DTLS fingerprint	`a=fingerprint:...`
ICE username fragment	`a=ice-ufrag:...`
ICE password	`a=ice-pwd:...`
ICE candidate	`a=candidate:...`
Connection address	`c=<nettype> <addrtype> <connection-address>`

The c= line must have at least three space-separated components. If any of these are absent, the SDP cannot produce a valid browser remote description.

Generating the Browser Remote Answer

The sdp value from Session Description is not enough by itself to describe all remote users and browser transceivers. Discord web clients synthesize a complete RTCSessionDescription of type answer by combining:

The server sdp transport/codec template,
The selected audio_codec and video_codec,
The selected audio, video, and RTX payload types from the local offer,
The local offer's outbound stream list (type, mid, direction),
Known remote user audio/video SSRCs from Speaking and Video, and
The RTP header extensions extracted from the local offer.

The generated answer has the following session-level shape:

v=0
o=- 1420070400000 0 IN IP4 127.0.0.1
s=-
t=0 0
a=group:BUNDLE <space-separated mids>
a=msid-semantic: WMS *

The BUNDLE mids are the mid values of every generated media section that has a mid.
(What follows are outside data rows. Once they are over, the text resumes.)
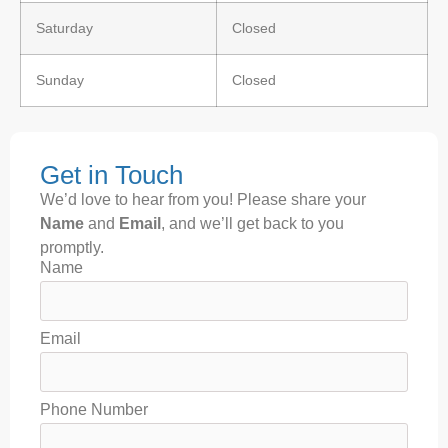
Saturday
Closed
Sunday
Closed
Get in Touch
We’d love to hear from you! Please share your
Name
and
Email
, and we’ll get back to you
promptly.
Name
Email
Phone Number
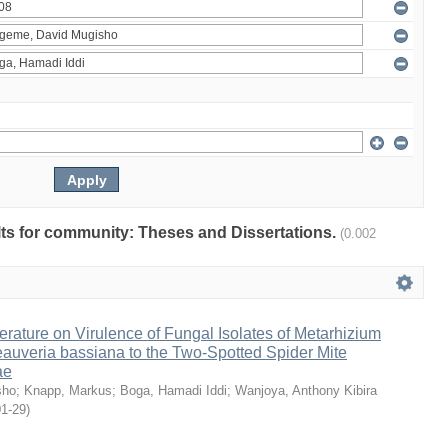
ults for community: Theses and Dissertations.
(0.002
erature on Virulence of Fungal Isolates of Metarhizium
auveria bassiana to the Two-Spotted Spider Mite
ae
sho
;
Knapp, Markus
;
Boga, Hamadi Iddi
;
Wanjoya, Anthony Kibira
01-29
)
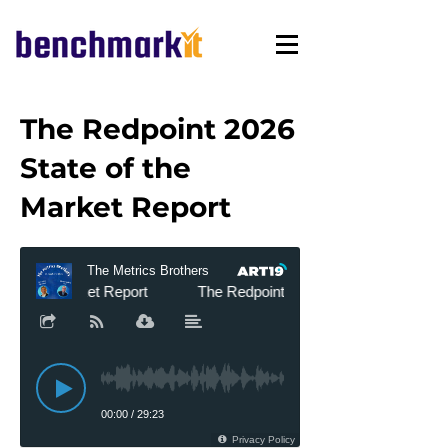
The Redpoint 2026
State of the
Market Report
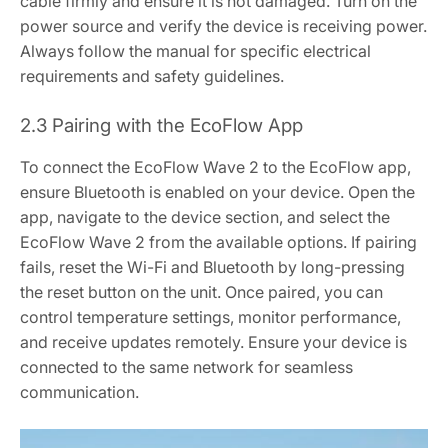
cable firmly and ensure it is not damaged. Turn on the
power source and verify the device is receiving power.
Always follow the manual for specific electrical
requirements and safety guidelines.
2.3 Pairing with the EcoFlow App
To connect the EcoFlow Wave 2 to the EcoFlow app,
ensure Bluetooth is enabled on your device. Open the
app, navigate to the device section, and select the
EcoFlow Wave 2 from the available options. If pairing
fails, reset the Wi-Fi and Bluetooth by long-pressing
the reset button on the unit. Once paired, you can
control temperature settings, monitor performance,
and receive updates remotely. Ensure your device is
connected to the same network for seamless
communication.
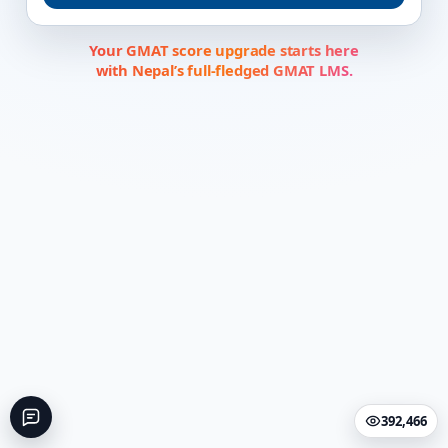
Your GMAT score upgrade starts here
with Nepal’s full-fledged GMAT LMS.
392,466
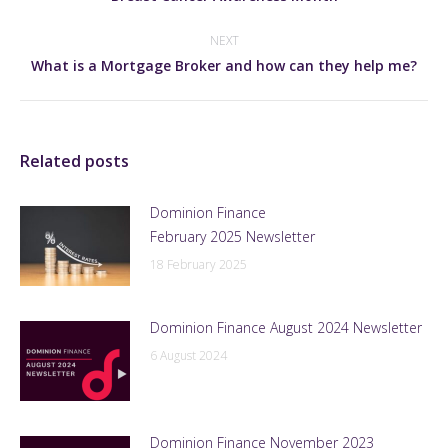
post:
NEXT
Next
What is a Mortgage Broker and how can they help me?
post:
Related posts
Dominion Finance
February 2025 Newsletter
18 February 2025
Dominion Finance August 2024 Newsletter
6 August 2024
Dominion Finance November 2023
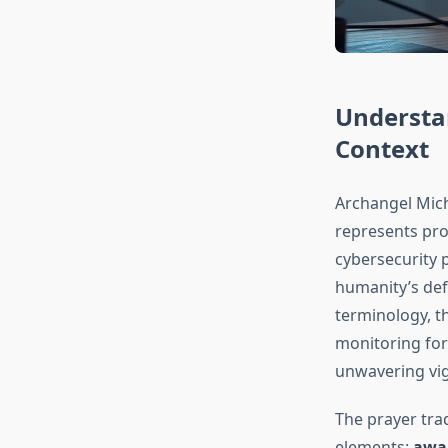
Understa
Context
Archangel Micha
represents prot
cybersecurity p
humanity’s def
terminology, th
monitoring for
unwavering vig
The prayer trad
elements:
awar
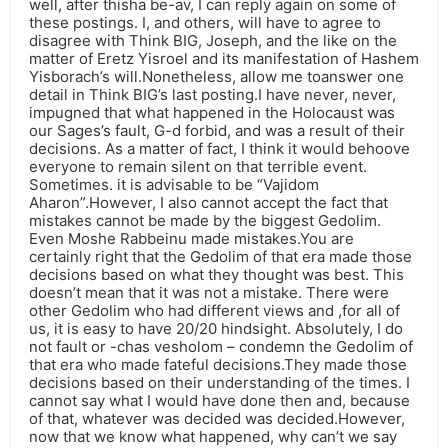
well, after thisha be-av, I can reply again on some of
these postings. I, and others, will have to agree to
disagree with Think BIG, Joseph, and the like on the
matter of Eretz Yisroel and its manifestation of Hashem
Yisborach’s will.Nonetheless, allow me toanswer one
detail in Think BIG’s last posting.I have never, never,
impugned that what happened in the Holocaust was
our Sages’s fault, G-d forbid, and was a result of their
decisions. As a matter of fact, I think it would behoove
everyone to remain silent on that terrible event.
Sometimes. it is advisable to be “Vajidom
Aharon”.However, I also cannot accept the fact that
mistakes cannot be made by the biggest Gedolim.
Even Moshe Rabbeinu made mistakes.You are
certainly right that the Gedolim of that era made those
decisions based on what they thought was best. This
doesn’t mean that it was not a mistake. There were
other Gedolim who had different views and ,for all of
us, it is easy to have 20/20 hindsight. Absolutely, I do
not fault or -chas vesholom – condemn the Gedolim of
that era who made fateful decisions.They made those
decisions based on their understanding of the times. I
cannot say what I would have done then and, because
of that, whatever was decided was decided.However,
now that we know what happened, why can’t we say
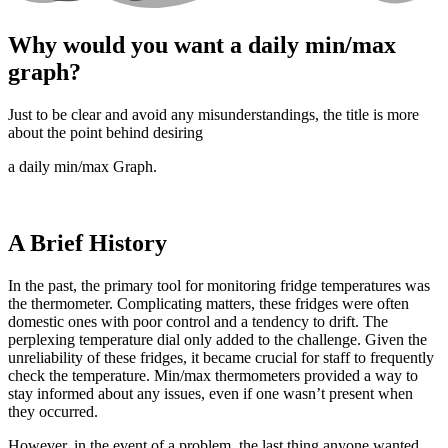
Why would you want a daily min/max
graph?
Just to be clear and avoid any misunderstandings, the title is more
about the point behind desiring
a daily min/max Graph.
A Brief History
In the past, the primary tool for monitoring fridge temperatures was
the thermometer. Complicating matters, these fridges were often
domestic ones with poor control and a tendency to drift. The
perplexing temperature dial only added to the challenge. Given the
unreliability of these fridges, it became crucial for staff to frequently
check the temperature. Min/max thermometers provided a way to
stay informed about any issues, even if one wasn’t present when
they occurred.
However, in the event of a problem, the last thing anyone wanted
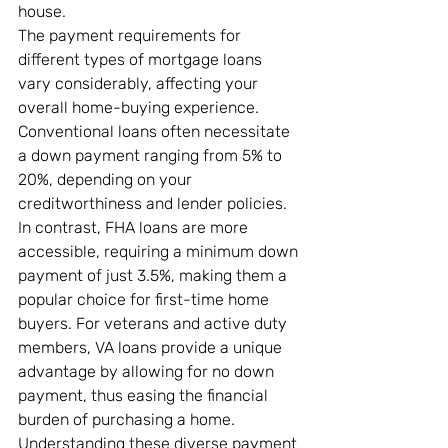
house.
The payment requirements for 
different types of mortgage loans 
vary considerably, affecting your 
overall home-buying experience. 
Conventional loans often necessitate 
a down payment ranging from 5% to 
20%, depending on your 
creditworthiness and lender policies. 
In contrast, FHA loans are more 
accessible, requiring a minimum down 
payment of just 3.5%, making them a 
popular choice for first-time home 
buyers. For veterans and active duty 
members, VA loans provide a unique 
advantage by allowing for no down 
payment, thus easing the financial 
burden of purchasing a home. 
Understanding these diverse payment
For every media section from the local offer's outbound stream list, generate exactly one answer media section, in the same order. The answer direction is based on the offer direction:

Offer direction	Answer direction when a remote SSRC is assigned	Answer direction when no remote SSRC is assigned
`recvonly`	`sendonly`	`inactive`
`sendonly`	`recvonly`	`recvonly`
`sendrecv`	`sendrecv`	`recvonly`
`inactive`	`inactive`	`inactive`

The remote answer must keep the same m-line count and order as the local offer. If another remote user is discovered and there are not enough inactive receive transceivers for that media type, add more recvonly transceivers and create a new local offer before generating the next answer. Do not reorder existing transceivers.
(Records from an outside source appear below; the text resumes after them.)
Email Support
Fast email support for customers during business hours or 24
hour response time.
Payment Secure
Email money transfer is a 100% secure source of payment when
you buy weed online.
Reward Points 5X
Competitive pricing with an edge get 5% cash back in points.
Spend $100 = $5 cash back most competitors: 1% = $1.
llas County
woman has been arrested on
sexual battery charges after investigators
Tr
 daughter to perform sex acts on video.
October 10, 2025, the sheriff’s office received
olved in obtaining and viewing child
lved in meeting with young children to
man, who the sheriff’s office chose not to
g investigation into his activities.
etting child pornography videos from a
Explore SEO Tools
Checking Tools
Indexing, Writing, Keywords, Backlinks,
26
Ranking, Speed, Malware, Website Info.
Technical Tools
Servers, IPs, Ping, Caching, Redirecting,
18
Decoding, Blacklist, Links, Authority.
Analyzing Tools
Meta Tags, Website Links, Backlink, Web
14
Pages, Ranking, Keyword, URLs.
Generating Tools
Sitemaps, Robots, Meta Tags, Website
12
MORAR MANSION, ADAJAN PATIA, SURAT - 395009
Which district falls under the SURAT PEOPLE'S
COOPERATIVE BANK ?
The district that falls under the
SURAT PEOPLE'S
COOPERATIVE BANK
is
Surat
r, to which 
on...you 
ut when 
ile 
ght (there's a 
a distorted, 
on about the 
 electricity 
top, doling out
The transceiver and remote-user assignment rules above describe browser clients. Custom WebRTC stacks that construct their own local offer with fixed send/receive m-lines can generate a simpler answer for those offered m-lines, as long as the answer preserves the offer's m-line count and order and uses the negotiated transport, codec, SSRC, and RTP extension values consistently.

Each generated media section uses:

Property	Value
`m=` protocol	`UDP/TLS/RTP/SAVPF`
`a=setup`	`passive` for the answer
`a=mid`	The original offered media section's `mid`
`a=rtcp-mux`	Present
payloads	Selected codec payload, plus RTX payload for video when used

Custom WebRTC stacks that construct their own answers may include a=ice-lite for easier implementation.

Answer Audio Media Sections

For an audio media section:

SDP field	Value
`a=rtpmap`	Selected audio payload with `opus/48000/2`
`a=fmtp`	For Opus: `minptime=10;useinbandfec=1;usedtx=<0 or 1>`
`a=maxptime`	`60`
`a=rtcp-fb`	`transport-cc`, optionally `nack`, except in Firefox-specific handling
`a=extmap`	Audio level and transport-wide congestion control, when offered

usedtx is 0 when the local client is sending video and 1 otherwise.

Answer Video Media Sections

For a video media section:

SDP field	Value
`a=rtpmap`	Selected video payload with a 90 kHz clock rate
`a=fmtp`	`x-google-max-bitrate=<kbps>`
H264 `a=fmtp`	Also include `level-asymmetry-allowed=1;packetization-mode=1;profile-level-id=42e01f`
`a=rtcp-fb`	`ccm fir`, `nack`, `nack pli`, `goog-remb`, and `transport-cc`
RTX `a=rtpmap`	RTX payload with `rtx/90000`, when RTX is used
RTX `a=fmtp`	`apt=<video-payload>`
`a=extmap`	Video timestamp, orientation, congestion-control, and playout-delay extensions, when offered

Video answers include RTX by appending the RTX payload to the media payload list and adding the RTX rtpmap and fmtp lines.

Answer SSRC and MSID Lines

For an assigned stream, generate SSRC metadata from the remote user ID and SSRC. For a primary SSRC S, user ID U, and media sentinel a for audio or v for video:

a=ssrc:S cname:U-S
a=ssrc:S msid:U-S <sentinel>U-S
a=ssrc:S mslabel:U-S
a=ssrc:S label:<sentinel>U-S

In Unified Plan, browsers generally require the media-level a=msid and only the cname SSRC attribute:

a=msid:U-S <sentinel>U-S
a=ssrc:S cname:U-S

For video with RTX, include an FID SSRC group and matching SSRC metadata for the retransmission SSRC. The web SDP generator derives the answer-side retransmission SSRC as the primary video SSRC plus one; it does not consume the rtx_ssrc value from a received Video stream object when building the answer:

a=ssrc-group:FID <video-ssrc> <rtx-ssrc>

Transceivers, SSRCs, and Remote Users

Discord still uses voice Gateway events to identify users and SSRCs. WebRTC clients should not rely only on browser track arrival order to identify speakers.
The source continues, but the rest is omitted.